PARADAPOS.COM - Satresnarkoba Polresta Pekanbaru menggerebek Kampung Dalam, Kecamatan Senapelan, pada Selasa (5/5/2026) pukul 18.30 WIB. Dalam operasi yang dipimpin langsung oleh Kasatresnarkoba AKP Noki Loviko itu, petugas menemukan sabu, ekstasi, dan happy five yang disembunyikan di dalam gundukan pasir di depan rumah warga. Kampung yang dikenal sebagai 'kampung narkoba' ini sudah berulang kali menjadi sasaran penggerebekan, namun para pelaku terus mengubah modus operandi mereka.
Patroli Rutin Berujung Temuan di Tumpukan Pasir
Operasi tersebut merupakan bagian dari patroli rutin yang ditingkatkan untuk menekan peredaran narkoba di wilayah Pekanbaru. Tim yang beranggotakan sekitar sembilan orang bergerak ke lokasi pada sore hari. Saat tiba, suasana kampung terlihat lengang.

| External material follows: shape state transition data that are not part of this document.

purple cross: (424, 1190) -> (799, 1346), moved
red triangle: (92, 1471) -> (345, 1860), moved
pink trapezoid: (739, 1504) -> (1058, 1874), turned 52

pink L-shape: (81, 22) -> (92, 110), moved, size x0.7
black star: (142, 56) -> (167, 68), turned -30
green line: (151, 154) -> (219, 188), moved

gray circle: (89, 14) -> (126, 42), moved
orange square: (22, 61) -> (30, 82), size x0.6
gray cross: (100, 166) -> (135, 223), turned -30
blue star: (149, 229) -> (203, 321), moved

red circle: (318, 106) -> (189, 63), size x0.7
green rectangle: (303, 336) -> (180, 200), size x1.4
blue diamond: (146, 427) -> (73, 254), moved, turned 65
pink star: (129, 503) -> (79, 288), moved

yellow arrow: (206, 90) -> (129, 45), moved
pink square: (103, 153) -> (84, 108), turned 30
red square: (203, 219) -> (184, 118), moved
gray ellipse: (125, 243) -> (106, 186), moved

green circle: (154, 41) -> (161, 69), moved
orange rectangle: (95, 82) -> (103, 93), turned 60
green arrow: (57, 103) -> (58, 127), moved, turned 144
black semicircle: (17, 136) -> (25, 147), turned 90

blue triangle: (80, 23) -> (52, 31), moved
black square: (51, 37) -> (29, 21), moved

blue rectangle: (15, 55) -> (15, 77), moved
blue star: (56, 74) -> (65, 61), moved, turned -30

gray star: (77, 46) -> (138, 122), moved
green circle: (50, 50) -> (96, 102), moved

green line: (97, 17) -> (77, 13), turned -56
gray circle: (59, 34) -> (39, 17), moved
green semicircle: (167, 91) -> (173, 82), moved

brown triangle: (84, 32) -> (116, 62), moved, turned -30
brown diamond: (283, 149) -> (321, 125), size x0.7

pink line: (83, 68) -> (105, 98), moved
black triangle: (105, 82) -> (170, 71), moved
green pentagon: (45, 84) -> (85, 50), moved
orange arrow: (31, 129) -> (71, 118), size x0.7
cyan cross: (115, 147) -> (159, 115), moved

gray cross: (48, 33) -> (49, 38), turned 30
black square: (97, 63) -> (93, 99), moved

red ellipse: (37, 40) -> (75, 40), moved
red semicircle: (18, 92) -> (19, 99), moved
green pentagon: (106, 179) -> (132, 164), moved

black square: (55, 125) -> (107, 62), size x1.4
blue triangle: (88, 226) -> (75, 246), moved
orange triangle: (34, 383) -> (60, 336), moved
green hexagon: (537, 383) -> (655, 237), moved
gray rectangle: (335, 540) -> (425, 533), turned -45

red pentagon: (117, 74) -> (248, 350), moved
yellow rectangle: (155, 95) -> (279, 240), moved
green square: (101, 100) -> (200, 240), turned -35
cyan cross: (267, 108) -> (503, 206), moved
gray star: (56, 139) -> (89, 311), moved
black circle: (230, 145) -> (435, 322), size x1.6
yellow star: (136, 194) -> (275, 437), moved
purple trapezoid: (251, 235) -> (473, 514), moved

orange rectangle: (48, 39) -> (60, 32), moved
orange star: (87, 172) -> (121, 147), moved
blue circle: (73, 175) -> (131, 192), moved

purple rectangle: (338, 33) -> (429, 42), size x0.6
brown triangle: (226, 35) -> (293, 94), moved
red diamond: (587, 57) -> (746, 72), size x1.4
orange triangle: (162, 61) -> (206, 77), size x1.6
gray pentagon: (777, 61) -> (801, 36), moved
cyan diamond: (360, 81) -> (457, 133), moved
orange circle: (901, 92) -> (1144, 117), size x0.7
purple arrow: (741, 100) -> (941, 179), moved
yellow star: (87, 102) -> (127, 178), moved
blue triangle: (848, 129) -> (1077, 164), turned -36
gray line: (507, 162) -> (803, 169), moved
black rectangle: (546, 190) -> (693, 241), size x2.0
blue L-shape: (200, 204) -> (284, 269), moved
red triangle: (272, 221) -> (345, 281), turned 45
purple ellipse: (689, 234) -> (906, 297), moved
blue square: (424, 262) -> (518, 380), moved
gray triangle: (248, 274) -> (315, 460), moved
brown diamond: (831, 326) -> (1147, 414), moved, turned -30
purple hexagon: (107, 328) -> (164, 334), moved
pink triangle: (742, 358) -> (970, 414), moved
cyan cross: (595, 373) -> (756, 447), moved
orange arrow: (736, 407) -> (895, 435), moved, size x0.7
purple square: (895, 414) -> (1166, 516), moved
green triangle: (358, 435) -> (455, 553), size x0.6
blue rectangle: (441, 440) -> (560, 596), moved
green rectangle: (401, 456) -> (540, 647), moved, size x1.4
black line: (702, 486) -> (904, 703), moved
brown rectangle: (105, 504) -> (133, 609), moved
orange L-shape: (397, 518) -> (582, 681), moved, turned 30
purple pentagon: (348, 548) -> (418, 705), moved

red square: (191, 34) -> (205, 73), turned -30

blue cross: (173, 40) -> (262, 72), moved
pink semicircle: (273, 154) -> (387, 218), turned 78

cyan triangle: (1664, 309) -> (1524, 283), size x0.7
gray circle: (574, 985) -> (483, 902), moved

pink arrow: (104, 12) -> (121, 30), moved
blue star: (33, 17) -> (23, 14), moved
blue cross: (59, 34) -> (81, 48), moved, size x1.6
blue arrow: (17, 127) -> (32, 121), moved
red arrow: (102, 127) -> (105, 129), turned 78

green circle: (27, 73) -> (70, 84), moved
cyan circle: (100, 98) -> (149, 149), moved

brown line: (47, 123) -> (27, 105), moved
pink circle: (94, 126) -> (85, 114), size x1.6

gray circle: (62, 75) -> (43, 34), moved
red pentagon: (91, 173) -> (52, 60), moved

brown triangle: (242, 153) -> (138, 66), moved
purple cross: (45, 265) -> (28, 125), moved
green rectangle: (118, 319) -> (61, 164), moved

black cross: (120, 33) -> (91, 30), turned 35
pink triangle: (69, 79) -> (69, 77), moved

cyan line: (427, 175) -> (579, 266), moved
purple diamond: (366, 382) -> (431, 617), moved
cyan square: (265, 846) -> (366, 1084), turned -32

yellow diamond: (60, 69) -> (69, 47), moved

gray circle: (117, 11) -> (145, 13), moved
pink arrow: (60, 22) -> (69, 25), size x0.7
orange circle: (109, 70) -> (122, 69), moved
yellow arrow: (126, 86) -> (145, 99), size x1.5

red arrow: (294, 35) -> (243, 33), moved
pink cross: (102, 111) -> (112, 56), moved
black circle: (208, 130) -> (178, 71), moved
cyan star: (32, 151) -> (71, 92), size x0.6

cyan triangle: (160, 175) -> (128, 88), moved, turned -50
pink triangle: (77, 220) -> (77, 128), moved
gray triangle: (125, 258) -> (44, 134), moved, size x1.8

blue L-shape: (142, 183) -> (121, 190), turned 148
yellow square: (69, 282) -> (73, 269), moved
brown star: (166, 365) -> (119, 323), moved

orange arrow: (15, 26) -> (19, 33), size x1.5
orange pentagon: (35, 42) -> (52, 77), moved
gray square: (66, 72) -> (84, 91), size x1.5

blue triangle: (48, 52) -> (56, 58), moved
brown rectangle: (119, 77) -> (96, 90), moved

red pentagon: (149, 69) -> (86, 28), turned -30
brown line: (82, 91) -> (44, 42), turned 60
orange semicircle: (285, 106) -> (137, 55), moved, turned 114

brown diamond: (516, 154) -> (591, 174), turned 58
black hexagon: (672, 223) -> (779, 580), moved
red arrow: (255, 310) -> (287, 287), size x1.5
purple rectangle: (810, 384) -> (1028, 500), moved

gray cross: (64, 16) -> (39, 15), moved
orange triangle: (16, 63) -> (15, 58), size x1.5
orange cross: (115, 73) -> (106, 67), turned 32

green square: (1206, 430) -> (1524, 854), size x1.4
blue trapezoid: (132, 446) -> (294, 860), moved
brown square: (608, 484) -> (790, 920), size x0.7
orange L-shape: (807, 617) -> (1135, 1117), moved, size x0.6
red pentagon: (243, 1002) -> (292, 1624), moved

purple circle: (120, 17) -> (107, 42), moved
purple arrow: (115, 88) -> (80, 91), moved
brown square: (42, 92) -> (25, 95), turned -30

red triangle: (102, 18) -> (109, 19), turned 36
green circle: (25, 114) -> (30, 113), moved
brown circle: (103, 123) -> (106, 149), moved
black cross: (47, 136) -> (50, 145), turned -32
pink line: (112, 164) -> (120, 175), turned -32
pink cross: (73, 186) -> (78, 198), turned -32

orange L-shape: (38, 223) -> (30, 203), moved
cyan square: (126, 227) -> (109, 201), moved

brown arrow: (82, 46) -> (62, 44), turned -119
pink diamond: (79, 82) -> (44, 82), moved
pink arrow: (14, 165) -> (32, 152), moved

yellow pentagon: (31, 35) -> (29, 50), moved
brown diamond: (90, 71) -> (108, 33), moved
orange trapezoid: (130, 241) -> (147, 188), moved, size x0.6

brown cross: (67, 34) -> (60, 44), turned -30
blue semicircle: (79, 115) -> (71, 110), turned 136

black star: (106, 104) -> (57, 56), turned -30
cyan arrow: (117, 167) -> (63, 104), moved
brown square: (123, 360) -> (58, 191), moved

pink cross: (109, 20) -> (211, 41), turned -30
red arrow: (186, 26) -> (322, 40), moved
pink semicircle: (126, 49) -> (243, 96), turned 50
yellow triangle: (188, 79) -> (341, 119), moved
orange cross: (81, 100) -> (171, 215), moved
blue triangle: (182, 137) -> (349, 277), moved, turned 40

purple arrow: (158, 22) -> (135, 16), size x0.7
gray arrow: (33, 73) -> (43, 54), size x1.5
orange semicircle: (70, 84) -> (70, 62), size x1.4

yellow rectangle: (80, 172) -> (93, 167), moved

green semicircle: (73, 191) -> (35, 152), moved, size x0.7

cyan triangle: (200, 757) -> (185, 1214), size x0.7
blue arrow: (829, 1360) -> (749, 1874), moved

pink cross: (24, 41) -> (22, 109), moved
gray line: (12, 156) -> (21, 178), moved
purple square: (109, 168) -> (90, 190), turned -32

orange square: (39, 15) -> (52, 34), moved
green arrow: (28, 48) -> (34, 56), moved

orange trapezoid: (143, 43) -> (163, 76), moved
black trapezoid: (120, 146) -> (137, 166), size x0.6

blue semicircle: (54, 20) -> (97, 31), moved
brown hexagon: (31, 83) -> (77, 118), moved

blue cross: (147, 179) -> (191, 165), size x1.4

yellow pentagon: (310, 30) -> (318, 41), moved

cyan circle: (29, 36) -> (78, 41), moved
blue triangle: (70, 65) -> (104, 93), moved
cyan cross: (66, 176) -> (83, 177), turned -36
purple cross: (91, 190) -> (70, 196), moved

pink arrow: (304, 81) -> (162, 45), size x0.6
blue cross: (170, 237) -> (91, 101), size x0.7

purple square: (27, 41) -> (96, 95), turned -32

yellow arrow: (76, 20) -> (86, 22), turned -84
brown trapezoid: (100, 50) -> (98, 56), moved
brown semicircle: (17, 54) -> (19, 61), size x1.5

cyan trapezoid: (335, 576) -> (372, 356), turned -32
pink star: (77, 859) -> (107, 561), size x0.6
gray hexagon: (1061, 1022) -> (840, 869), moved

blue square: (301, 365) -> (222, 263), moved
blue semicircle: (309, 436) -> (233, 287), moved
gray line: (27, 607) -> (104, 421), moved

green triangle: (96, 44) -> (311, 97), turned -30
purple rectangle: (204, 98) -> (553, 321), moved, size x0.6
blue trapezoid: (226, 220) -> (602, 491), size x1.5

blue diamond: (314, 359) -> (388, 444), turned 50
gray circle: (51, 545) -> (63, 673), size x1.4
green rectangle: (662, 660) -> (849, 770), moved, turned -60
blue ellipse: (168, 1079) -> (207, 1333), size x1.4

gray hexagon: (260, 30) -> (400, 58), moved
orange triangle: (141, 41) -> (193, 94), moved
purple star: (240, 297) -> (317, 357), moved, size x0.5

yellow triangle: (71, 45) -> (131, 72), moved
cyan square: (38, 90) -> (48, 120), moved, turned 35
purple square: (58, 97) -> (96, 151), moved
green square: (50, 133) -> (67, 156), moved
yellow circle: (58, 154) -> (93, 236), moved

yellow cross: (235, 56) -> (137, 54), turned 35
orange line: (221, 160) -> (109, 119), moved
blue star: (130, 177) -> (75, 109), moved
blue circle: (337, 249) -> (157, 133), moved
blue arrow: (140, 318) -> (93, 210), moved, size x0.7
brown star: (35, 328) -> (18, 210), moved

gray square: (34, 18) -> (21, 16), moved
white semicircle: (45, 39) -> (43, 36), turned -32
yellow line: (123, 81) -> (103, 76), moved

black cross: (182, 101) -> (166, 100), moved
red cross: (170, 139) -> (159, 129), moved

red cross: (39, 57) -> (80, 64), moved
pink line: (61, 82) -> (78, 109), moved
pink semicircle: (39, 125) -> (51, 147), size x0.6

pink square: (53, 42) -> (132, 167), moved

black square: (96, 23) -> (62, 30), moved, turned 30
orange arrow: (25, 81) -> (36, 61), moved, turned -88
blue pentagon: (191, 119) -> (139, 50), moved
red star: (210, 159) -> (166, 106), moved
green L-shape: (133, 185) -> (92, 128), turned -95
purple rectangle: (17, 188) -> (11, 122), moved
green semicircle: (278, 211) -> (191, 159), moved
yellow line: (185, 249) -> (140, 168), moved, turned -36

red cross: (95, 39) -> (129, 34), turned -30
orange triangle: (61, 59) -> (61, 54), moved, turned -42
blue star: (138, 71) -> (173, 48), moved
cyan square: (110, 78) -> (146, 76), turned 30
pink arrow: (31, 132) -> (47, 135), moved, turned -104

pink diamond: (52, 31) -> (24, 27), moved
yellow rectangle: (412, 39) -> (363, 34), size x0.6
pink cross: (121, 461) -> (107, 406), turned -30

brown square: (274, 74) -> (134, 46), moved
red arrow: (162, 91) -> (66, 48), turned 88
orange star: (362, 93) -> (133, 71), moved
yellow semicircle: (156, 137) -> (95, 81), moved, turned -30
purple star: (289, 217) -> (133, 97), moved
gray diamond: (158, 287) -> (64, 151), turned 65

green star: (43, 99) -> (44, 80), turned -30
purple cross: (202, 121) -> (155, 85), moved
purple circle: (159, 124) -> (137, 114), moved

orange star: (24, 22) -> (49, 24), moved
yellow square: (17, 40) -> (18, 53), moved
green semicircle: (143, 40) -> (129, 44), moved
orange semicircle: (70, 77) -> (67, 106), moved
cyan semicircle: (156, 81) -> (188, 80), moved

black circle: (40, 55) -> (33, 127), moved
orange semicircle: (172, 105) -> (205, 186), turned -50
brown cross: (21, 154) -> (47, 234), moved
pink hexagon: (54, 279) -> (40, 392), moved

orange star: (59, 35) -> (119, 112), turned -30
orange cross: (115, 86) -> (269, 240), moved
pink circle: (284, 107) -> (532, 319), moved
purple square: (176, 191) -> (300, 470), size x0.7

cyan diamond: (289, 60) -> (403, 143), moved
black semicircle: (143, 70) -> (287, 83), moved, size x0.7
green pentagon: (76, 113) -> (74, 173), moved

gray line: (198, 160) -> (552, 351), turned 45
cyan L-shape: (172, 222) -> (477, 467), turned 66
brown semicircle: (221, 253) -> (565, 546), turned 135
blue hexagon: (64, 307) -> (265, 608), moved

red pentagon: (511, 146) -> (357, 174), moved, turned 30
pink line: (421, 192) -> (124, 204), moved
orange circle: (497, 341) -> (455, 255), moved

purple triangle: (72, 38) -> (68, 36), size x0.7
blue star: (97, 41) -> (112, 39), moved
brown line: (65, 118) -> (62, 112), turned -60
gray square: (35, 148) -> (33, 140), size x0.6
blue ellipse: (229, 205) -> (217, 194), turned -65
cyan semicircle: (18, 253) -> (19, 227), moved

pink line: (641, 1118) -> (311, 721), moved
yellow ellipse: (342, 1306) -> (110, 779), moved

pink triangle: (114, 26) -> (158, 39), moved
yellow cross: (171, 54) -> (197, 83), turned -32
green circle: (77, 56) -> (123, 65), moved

"Saat kami datang, kampung itu sepi, tidak ada orang. Hanya ada beberapa ibu-ibu di dalam rumah," ujar AKP Noki Loviko dalam keterangannya.
Awalnya, polisi tidak menemukan barang mencurigakan. Namun, tim tidak langsung berpuas diri. Mereka melakukan pemeriksaan secara teliti di sejumlah titik yang dicurigai. Kecurigaan akhirnya mengarah pada tumpukan pasir yang menggunung di depan salah satu rumah.
Gali Pasir, Temukan Kantong Kresek Hitam
Seorang personel kemudian mulai menggali gunungan pasir tersebut. Upaya itu membuahkan hasil. Beberapa kantong kresek warna hitam ditemukan terkubur di dalamnya.
"Kami yakin di situ ada narkoba, tetapi belum kami temukan saat itu. Sampai akhirnya kami temukan ada gundukan pasir, kemudian kami korek-korek, ternyata disembunyikannya narkoba itu di dalam pasir," jelas Noki.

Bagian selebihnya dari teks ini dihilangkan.